How autoremove body??

Marioko

05-10-2006 03:34:09

Hi.. its me again.... :P

How can i set OgreNewt to auto delete or remove of the screen and world, the olds bodies???

for example, if i will have game with a rifle shotting, then the bullets are remove when the time pass.

----------------------

Sorry for my english my friend... :roll:

HexiDave

05-10-2006 04:44:28

Well, you have to delete your own bodies if you want them dead before program termination, otherwise you have to wait for the program do die and the Newton world kills them.

Store them in a vector<OgreNewt::Body*> or something and destroy them as you need to.

Marioko

05-10-2006 22:27:28

ok... but how can destroy it, include mesh...??

HexiDave

06-10-2006 01:00:11

If you use that vector<> you could do something as simple as a loop (this is if you're not going to delete a body right after you're done with it and you want to garbage-collect on a regular basis for "junk"):

vector<OgreNewt::Body*> mBodies;
...

mBodies.pushback(body);

...

for(int i=0;i<mBodies.size();i++){
OgreNewt::Body* mVectorBody = mBodies[i];
if(mVectorBody){
delete mVectorBody;
mVectorBody=0;
}
}
mBodies.clear();


Pretty straight forward code.

Marioko

06-10-2006 05:28:00

ok, thanks.. i going try that :D

OvermindDL1

09-10-2006 18:52:29

If you do want Actor's to properly clean themselves upon their death, I'd recommend doing what I do.
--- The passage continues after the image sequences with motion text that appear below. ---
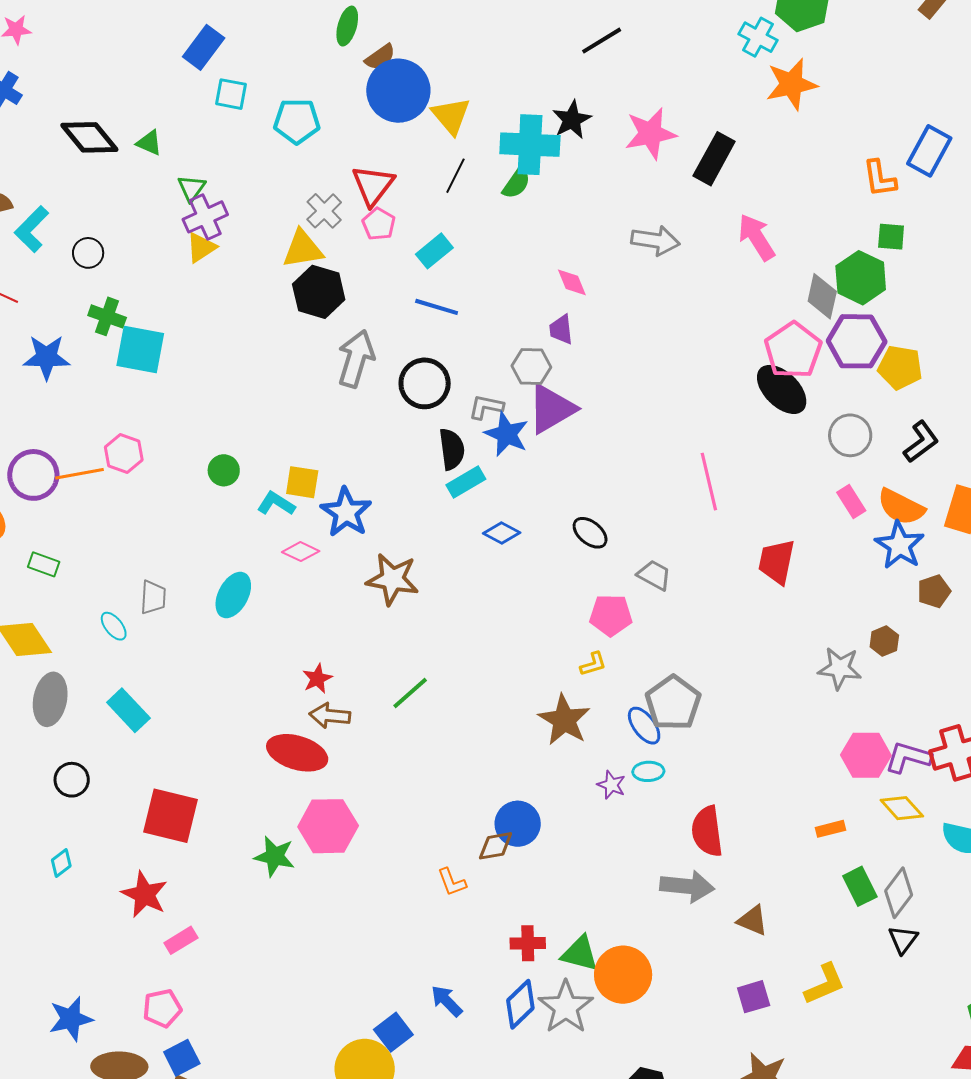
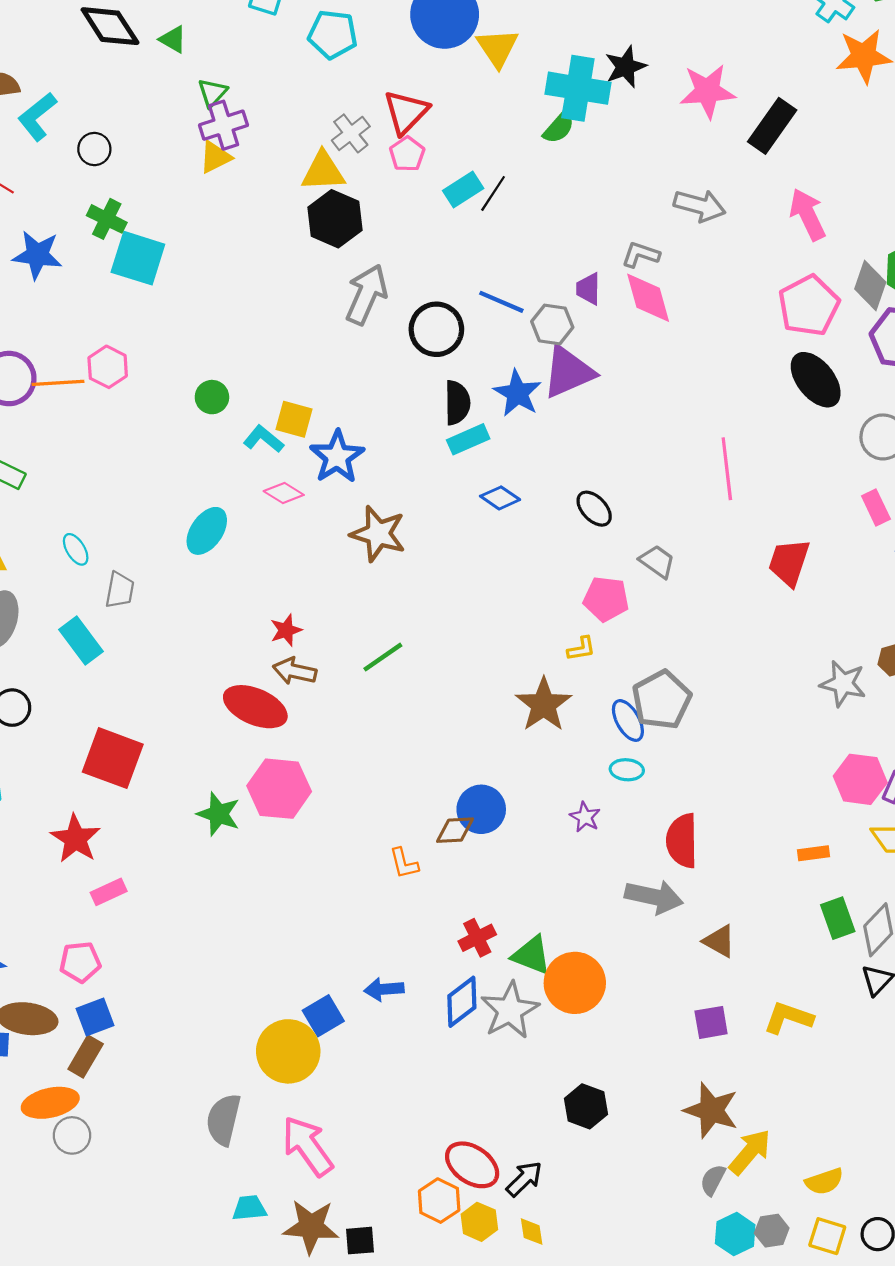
black line: (456, 176) -> (493, 193), moved
pink diamond: (572, 282) -> (648, 298), moved, size x1.6
blue line: (437, 307) -> (501, 302), moved
pink pentagon: (793, 350) -> (809, 306), moved
gray L-shape: (486, 407) -> (641, 255), moved
gray trapezoid: (153, 597) -> (120, 590), moved
purple star: (611, 785) -> (585, 817), moved
red cross: (528, 943) -> (477, 938), turned -32
yellow L-shape: (825, 984) -> (788, 1018), turned -144
blue arrow: (447, 1001) -> (384, 989), turned -57

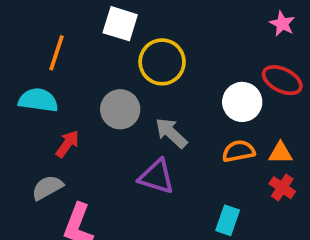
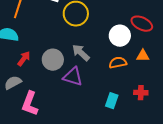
gray circle: (120, 109) -> (53, 60), moved
orange triangle: (280, 153) -> (143, 56), moved
red cross: (282, 188) -> (141, 93), moved, turned -32

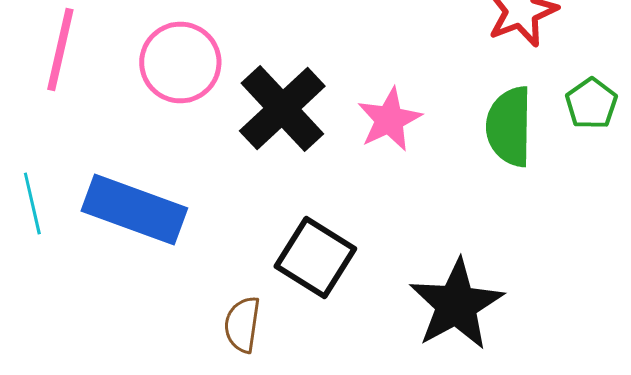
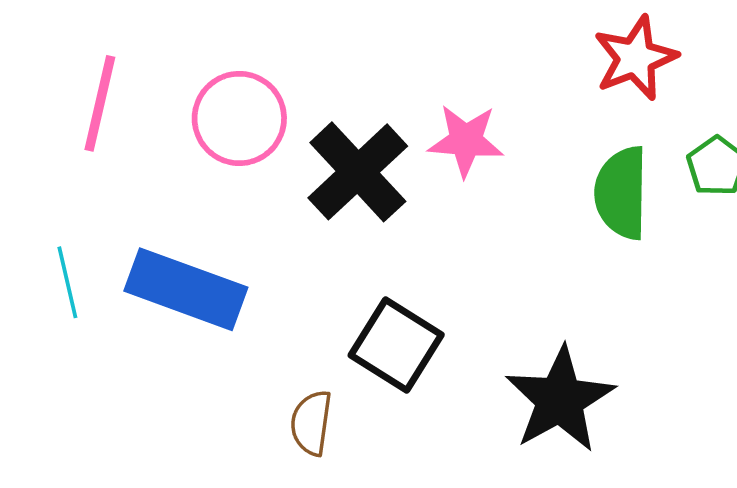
pink star: (389, 120) -> (466, 141), moved, turned 30

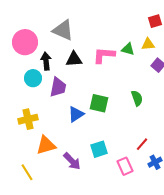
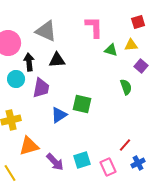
pink L-shape: (104, 55) -> (94, 27), moved, turned 85
green semicircle: (137, 98) -> (126, 87), moved
cyan square: (99, 149) -> (82, 160), moved

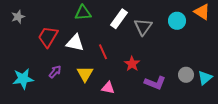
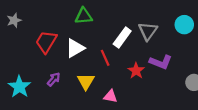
white rectangle: (119, 19) -> (122, 37), moved
white triangle: (75, 43) -> (75, 48), turned -42
cyan star: (23, 79) -> (19, 87), turned -30
purple L-shape: (155, 83) -> (161, 62), moved

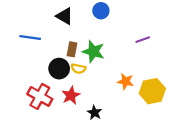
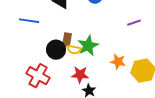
brown rectangle: (72, 49) -> (67, 40), moved
green star: (93, 51) -> (88, 46), moved, turned 30
red star: (71, 95) -> (80, 75), moved, turned 30

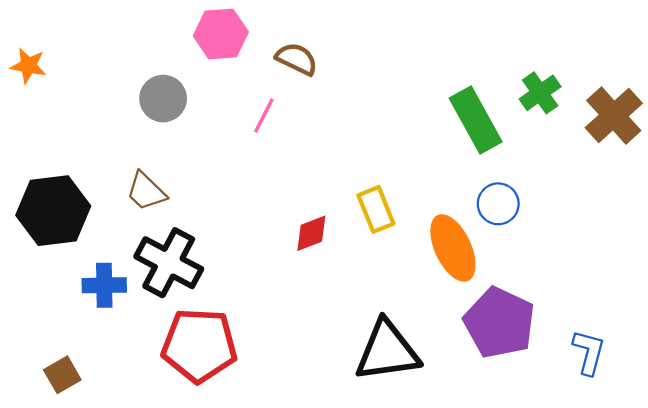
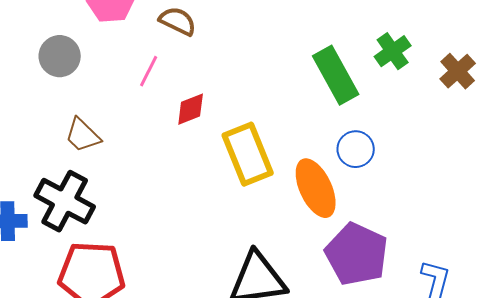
brown cross: (614, 115) -> (458, 71), size x0.7
brown trapezoid: (146, 191) -> (83, 135), moved
yellow rectangle: (376, 209) -> (248, 154), size x1.5
red diamond: (311, 233) -> (191, 109), moved

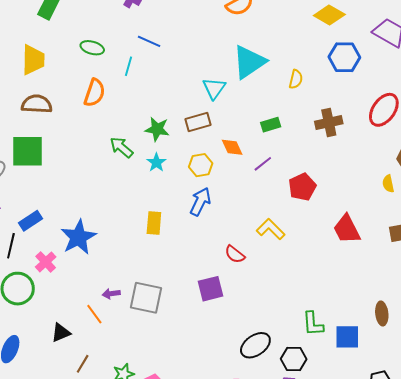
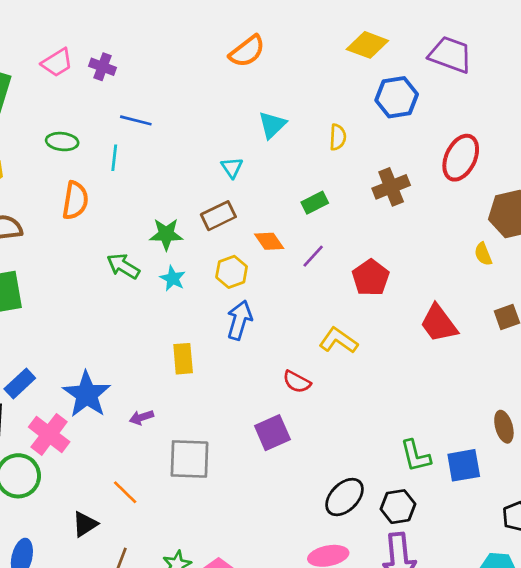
cyan triangle: (249, 62) -> (272, 125), size x0.6
cyan triangle: (214, 88) -> (232, 168), size x0.7
pink cross: (46, 262) -> (49, 434), size x1.4
purple arrow: (111, 294) -> (141, 417), moved

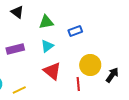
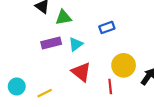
green triangle: (46, 22) -> (63, 17), moved
purple rectangle: (15, 49) -> (51, 43), moved

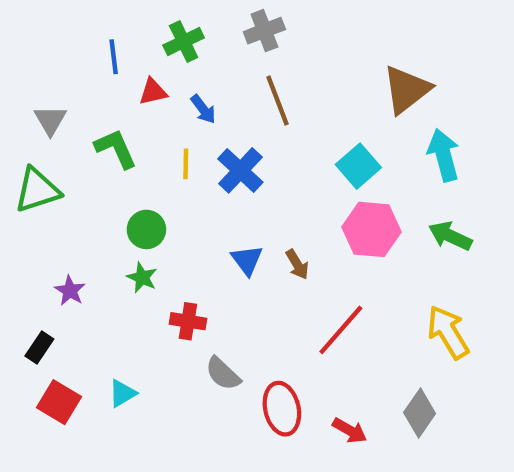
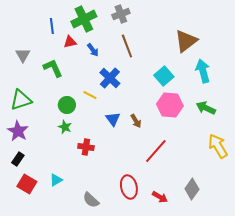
green cross: (184, 42) -> (84, 19), size x1.4
yellow line: (186, 164) -> (90, 95), moved, turned -64
green triangle: (37, 190) -> (21, 100), moved
purple star: (70, 291) -> (18, 131), moved, size x1.5
yellow arrow: (448, 332) -> (218, 146), moved
gray semicircle: (223, 374) -> (91, 200), moved

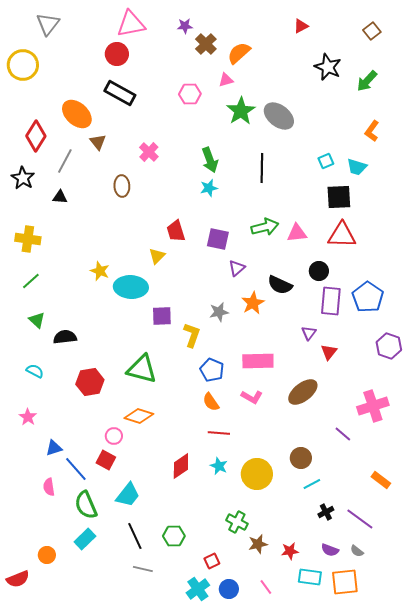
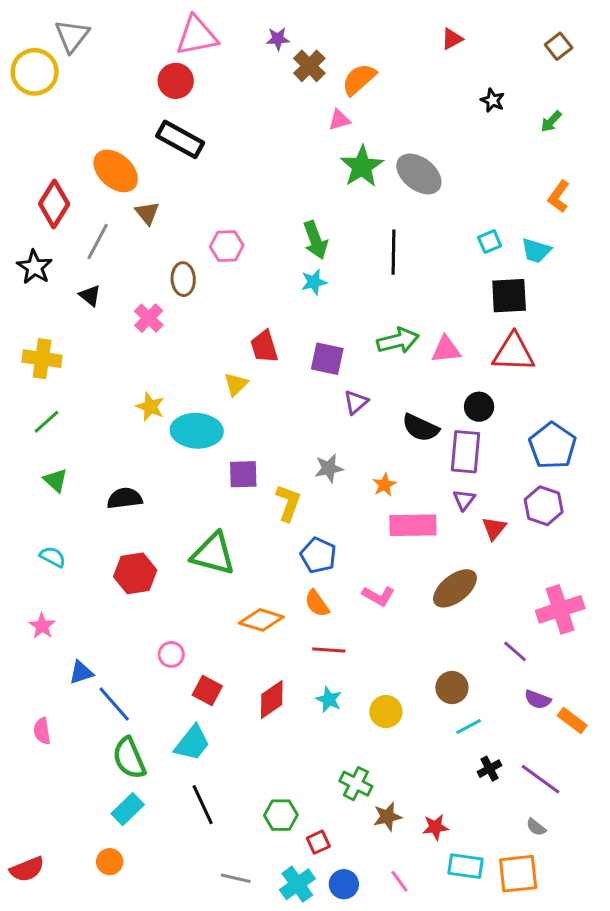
yellow circle: (23, 65) -> (35, 72), moved
black star: (328, 67) -> (493, 100), size x0.6
green arrow: (367, 81) -> (551, 121), size x0.7
pink hexagon: (190, 94) -> (227, 246), moved
pink cross: (149, 152) -> (149, 318), moved
black triangle: (60, 197) -> (90, 296), turned 35
purple rectangle: (331, 301) -> (465, 452), moved
orange star: (253, 303) -> (384, 485), moved, size x0.7
black semicircle: (65, 337) -> (125, 498), moved
purple hexagon: (389, 346) -> (544, 506), moved
pink rectangle: (258, 361) -> (413, 525), moved
orange diamond: (139, 416) -> (261, 620), moved
red square: (106, 460) -> (207, 691), moved
yellow circle: (257, 474) -> (386, 712), size x0.7
pink semicircle: (49, 487) -> (42, 731), moved
green hexagon: (174, 536) -> (281, 815), moved
purple semicircle: (330, 550) -> (538, 700), moved
orange circle: (47, 555) -> (110, 862), moved
gray line: (143, 569) -> (236, 878), moved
I have a base Actor class that all in-game objects inherit from. It does initial body setup, mesh, etc... etc... based on settings from the derived class. I only pass things around using ActorPtr's, not Actor*'s. ActorPtr is a smart pointer. When the object is in-game and alive then it is always has at least two references active, one in the Level it belongs to, and one that it holds of itself. When one needs to be removed from the game world (whether dead, level end, etc...), then the method Destroy() is called on it, which clears the mesh, texture, collision, etc... instances, resets the internal smart pointer to null, and tells the Level that it was deleted. The Level then can do things such as reset the smart pointer that it holds of that object, or it may keep it around for later access or what-not. There may be other objects that have a hold on a smart pointer for that object, and while at least one smart pointer exists, the instance itself is not deleted (so no access violations can occur). Classes are supposed to hold weak pointers to the smart pointers for an object if they want to keep a hold on it but not actually increment the reference count as you have to extract a smart pointer from the weak pointer to use it, and it will return an empty smart pointer if the object has since been deleted. If you get a good setup for your classes, then programming more things, making changes, etc... is vastly simplified and it takes away almost all of the hassle of managing mundane things. (Not to mention that the smart pointers make a *wonderful* interaction with Python as a scripting engine).